Beef – during and beyond COVID-19
However, the Q2 report said the Australian cattle market was more favourably placed –limited supply and improved seasonal conditions continuing to dominate the local sector and maintain strong cattle prices.
Beef processing disruptions
Beef supply chains and distribution channels emerged the major casualties of COVID-19 during March and April, particularly in the US, where, Mr Gidley-Baird said, cattle slaughter dived almost 50 per cent below 2019 levels following beef processing plant closures and slowdowns.
“This limited capacity placed enormous pressure on beef supplies and fed cattle numbers, with prices adjusting accordingly,” he said. “Beef prices jumped to record levels – the comprehensive cutout reached USD 470/cwt in early May – and fed cattle prices dropped.”
Although US production was now improving, with plant capacity, as of mid-May, down only about 10 per cent, Gidley-Baird said the backlog of cattle was not expected to be cleared until late 2020 or early 2021.
Globally, the spread of COVID-19 continues at pace in a number of countries – Brazil’s processing sector is currently on high alert – and he said Australia had been fortunate to avoid any major disruptions to beef processing capacity, its production constrained only by the limited national supply.
The report’s revised-down forecast for 2020 global beef production dropped about one per cent on 2019 levels, with a number of factors beyond COVID-19’s disruption affecting the outlook, Gidley-Baird said.
High levels of female slaughter in Brazil and Australia in recent years had reduced breeding herds, Australia’s current rebuilding efforts reducing the number of cattle sent to slaughter. Australia’s east coast cattle slaughter for the year to date was down eight per cent, while female slaughter was down 13 per cent – demonstrating producer demand to rebuild herds.
This reduced slaughter had, Gidley-Baird said, reduced exports by one per cent, year to date, with disruptions also shifting export markets – reducing numbers into China during February and March, before a recovery in April, and decreasing exports into the US throughout March and April.
In Brazil, he said, cattle slaughter was believed to have fallen by nine per cent in Q1. However, a reduction in imports from China – down 29 per cent month on month in February – and a decline in domestic consumption had weakened demand, so supply and demand was balanced, maintaining cattle price stability.

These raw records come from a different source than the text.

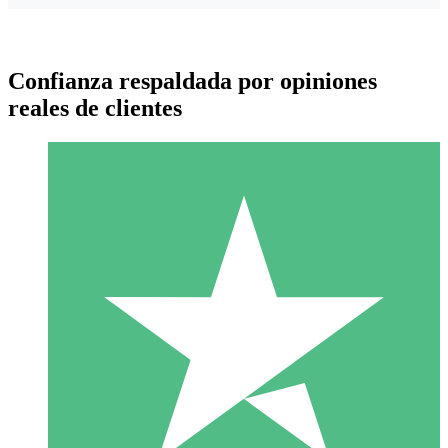
Confianza respaldada por opiniones
reales de clientes
Paquetes de Créditos Individuales
Paga según el uso con créditos de descarga. Sin compromiso
mensual.
1 Descarga
10
US$
00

“Brazil is currently experiencing drier conditions, so we expect the supply of animals for slaughter to increase, and with domestic consumption continuing to decline, we forecast Brazilian exports to increase, particularly considering the strong devaluation of its currency, down 40 per cent since the start of the year,” Gidley-Baird said.
Processing slowdowns in the US, plus Argentine tax regime changes and a softening of demand in its export markets, also contributed to the lower production estimate, Mr Gidley-Baird said.
Slowing economic outlook
With Rabobank forecasting a severe downturn in the global economy – with world economic growth contracting 2.6 per cent in 2020 – Mr Gidley-Baird said there would be repercussions on beef demand.
“As a perishable product, there is a consistent relationship between production and consumption – whatever beef is produced will be consumed relatively quickly,” he said. “The question then becomes ‘at what price will we consume the given quantity?’.”
He said past economic downturns suggest beef demand declined – with consumption during the global financial crisis and past European downturns stimulated through discounting.
“With economic stress there is also the risk that consumers shift to cheaper animal protein, such as pork and poultry, or to less expensive beef cuts,” Gidley-Baird said.
This trend, he said, was expected to continue throughout a deep recession, with a change in consumption patterns likely to evolve over the balance of 2020.